Under the baton of Lorin Maazel, the evening's program began with both national anthems and included Dvorak's New World Symphony and Gershwin's An American in Paris. The latter was played by the NYP with suitable pluck, its feverish honks and unbridled gusto trenchantly counterpointing North Korea's stagnation.

Some fleeting personal connections were made during the evening. Several NYP members, in an accompanying documentary, recall waving to the audience and having their gestures instinctively returned. "Something had happened," recollects violist Rebecca Young.

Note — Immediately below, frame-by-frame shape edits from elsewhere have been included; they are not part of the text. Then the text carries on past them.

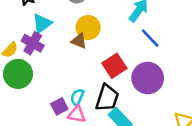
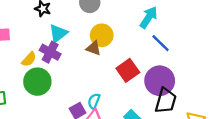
black trapezoid: (107, 98) -> (166, 101), moved

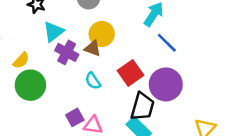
purple cross: (50, 52) -> (67, 52), moved
cyan semicircle: (94, 101) -> (93, 81), moved, turned -56
black trapezoid: (166, 101) -> (142, 107), moved

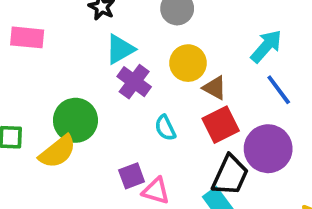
brown triangle: (93, 48) -> (215, 88), moved
yellow semicircle: (21, 60) -> (58, 152), moved, size x1.5

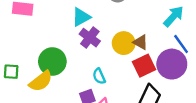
yellow circle: (188, 63) -> (124, 43), moved
cyan semicircle: (165, 128) -> (99, 76), moved
purple circle: (268, 149) -> (172, 64), moved

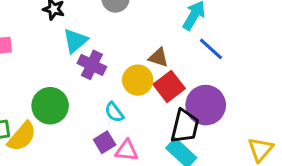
yellow circle: (124, 43) -> (138, 80), moved
purple circle: (172, 64) -> (206, 105), moved
yellow semicircle: (41, 81) -> (22, 136), moved

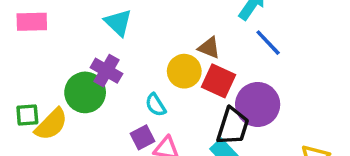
cyan triangle: (75, 41) -> (118, 23), turned -40
purple cross: (92, 65) -> (106, 71), moved
red square: (169, 86) -> (219, 81), turned -32

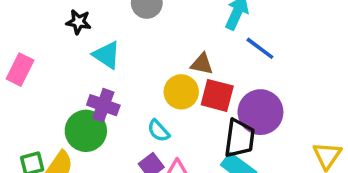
pink rectangle: (32, 22) -> (20, 70), turned -52

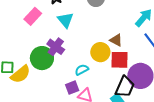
pink rectangle: (20, 70) -> (33, 16), moved
red square: (217, 95) -> (119, 60), turned -30
cyan semicircle: (159, 131) -> (82, 70), turned 88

But on a grander scale, can bowstring diplomacy achieve anything? American orchestras have been musical ambassadors before. The Boston Symphony Orchestra played the Soviet Union in 1956, but the Cold War dragged on for decades. The Philadelphia Orchestra played Beijing in 1973, yet formal relations between the two nations weren't established until 1979. Even if you watch the NYP's Pyongyang adventure in slo-mo, you won't spot Kim Jong Il making nuclear concessions in a balcony suite while seduced by the universal language of music (he didn't attend). But at least you will see, at the concert's close, rows of North Koreans quietly moved by a poignant rendition of Arirang, the Korean folk tune beloved on both sides of the DMZ, and a touching song whose harps and violins are borderless. Perhaps rapprochement can start from there.